ジャックザリッパー編16 ページ16
そんな時だ。
あの女の子が現れたのは。
多分、歳はわたしと同じくらいで。第一印象はわたしと真逆。
黒髪で清楚というより、質素って感じで。ピアスもネイルもしていなくて。
だけど、朝から夜までテキパキと仕事をしている彼女はどこか大人びていて、わたしの周りにいる人の誰とも違っていた。
その女の子は、安室さんと楽しそうに話している。
時々、安室さんの頭を撫でていたりする。そういう時の安室さんはすごく嬉しそうで、女の子の方は、仕方ないなぁ、って感じ。
「ダメじゃないですか、安室さん! いつも無理しないでって言ってるのに!!」
そう言って怒りながら、安室さんの頭を撫でる女の子。
羨ましかった。
そんな風に「安室さん」って、気軽に彼の名前を呼べることも。
安室さんに嫌がられることなく、彼の髪の毛を触ってもいいことも。
わたしはそんなことできない。
だってわたしは、ただのお客様、だから。
そう思ったら、かっと体が熱くなって。
気がついたら、安室さんのエプロンを掴んでいた。
「依頼したいことがあるんです……」
元彼につきまとわれて、困ってる。
そんなありもしない話をでっちあげた。
実際その時はまだ、ストーカーってほどじゃなくても、急にわたしに振られた彼は、しつこく復縁を申し込んでいた。
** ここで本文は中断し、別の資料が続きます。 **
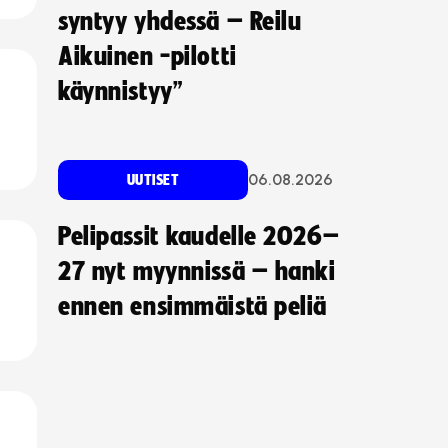
syntyy yhdessä – Reilu
Aikuinen -pilotti
käynnistyy”
06.08.2026
UUTISET
Pelipassit kaudelle 2026–
27 nyt myynnissä – hanki
ennen ensimmäistä peliä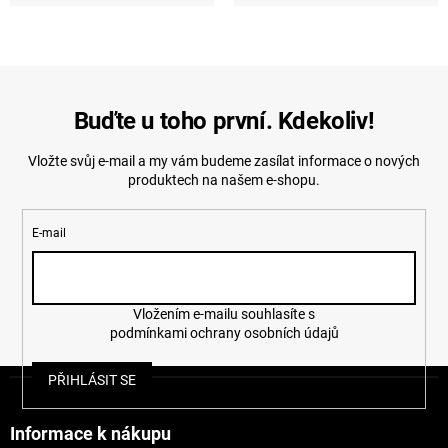
Buďte u toho první. Kdekoliv!
Vložte svůj e-mail a my vám budeme zasílat informace o nových
produktech na našem e-shopu.
E-mail
Vložením e-mailu souhlasíte s
podmínkami ochrany osobních údajů
Z
PŘIHLÁSIT SE
á
p
a
Informace k nákupu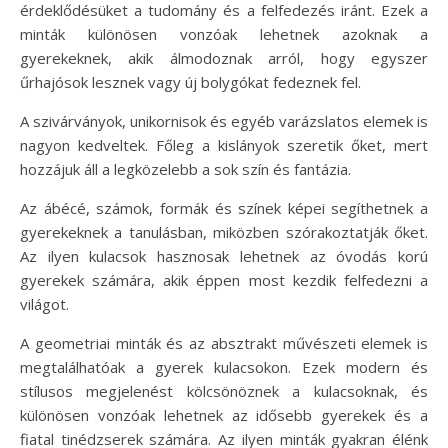
érdeklődésüket a tudomány és a felfedezés iránt. Ezek a
minták különösen vonzóak lehetnek azoknak a
gyerekeknek, akik álmodoznak arról, hogy egyszer
űrhajósok lesznek vagy új bolygókat fedeznek fel.
A szivárványok, unikornisok és egyéb varázslatos elemek is
nagyon kedveltek. Főleg a kislányok szeretik őket, mert
hozzájuk áll a legközelebb a sok szín és fantázia.
Az ábécé, számok, formák és színek képei segíthetnek a
gyerekeknek a tanulásban, miközben szórakoztatják őket.
Az ilyen kulacsok hasznosak lehetnek az óvodás korú
gyerekek számára, akik éppen most kezdik felfedezni a
világot.
A geometriai minták és az absztrakt művészeti elemek is
megtalálhatóak a gyerek kulacsokon. Ezek modern és
stílusos megjelenést kölcsönöznek a kulacsoknak, és
különösen vonzóak lehetnek az idősebb gyerekek és a
fiatal tinédzserek számára. Az ilyen minták gyakran élénk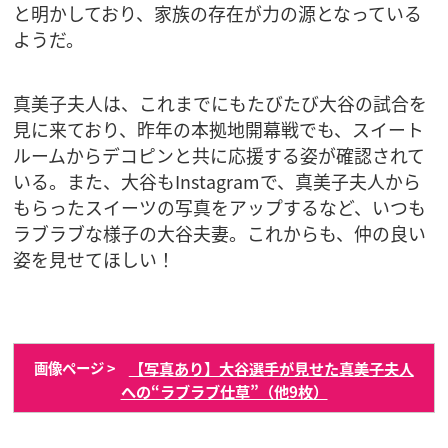
と明かしており、家族の存在が力の源となっている
ようだ。
真美子夫人は、これまでにもたびたび大谷の試合を
見に来ており、昨年の本拠地開幕戦でも、スイート
ルームからデコピンと共に応援する姿が確認されて
いる。また、大谷もInstagramで、真美子夫人から
もらったスイーツの写真をアップするなど、いつも
ラブラブな様子の大谷夫妻。これからも、仲の良い
姿を見せてほしい！
【写真あり】大谷選手が見せた真美子夫人
画像ページ >
への“ラブラブ仕草”（他9枚）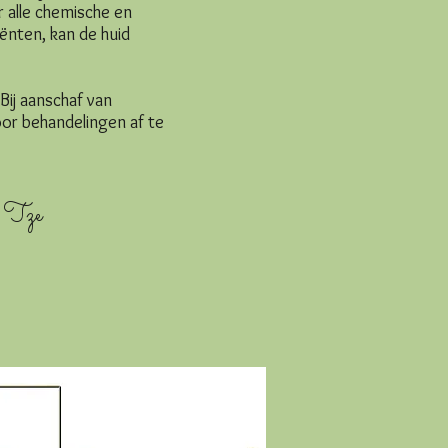
 alle chemische en
ënten, kan de huid
Bij aanschaf van
voor behandelingen af te
 Tze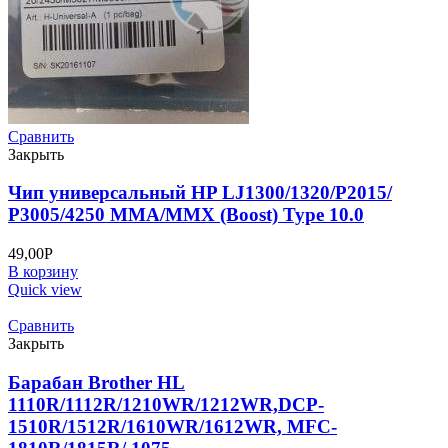
Сравнить
Закрыть
Чип универсальный HP LJ1300/1320/P2015/
P3005/4250 MMA/MMX (Boost) Type 10.0
49,00
Р
В корзину
Quick view
Сравнить
Закрыть
Барабан Brother HL
1110R/1112R/1210WR/1212WR,DCP-
1510R/1512R/1610WR/1612WR, MFC-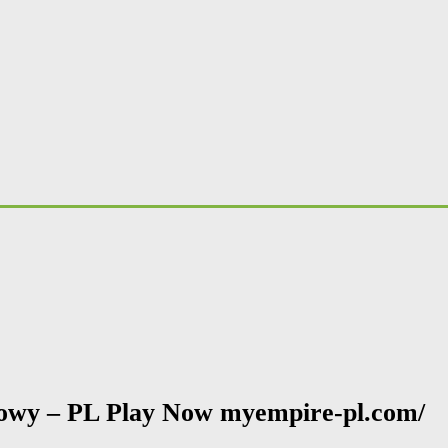
iowy – PL Play Now myempire-pl.com/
彼から送られてきて、無視し続けていたメールもいい証拠になった。
「これは怖いですね」
いつものように優しくわたしに同情して、安室さんは快く依頼を引き受けてくれた。
嬉しかった。
電話一本で、彼はどこからでも飛んできてくれる。
わたしが怖いと泣けば、必死で慰めてくれる。
どこにいても守ってくれる。
ぜんぶ、わたしのため。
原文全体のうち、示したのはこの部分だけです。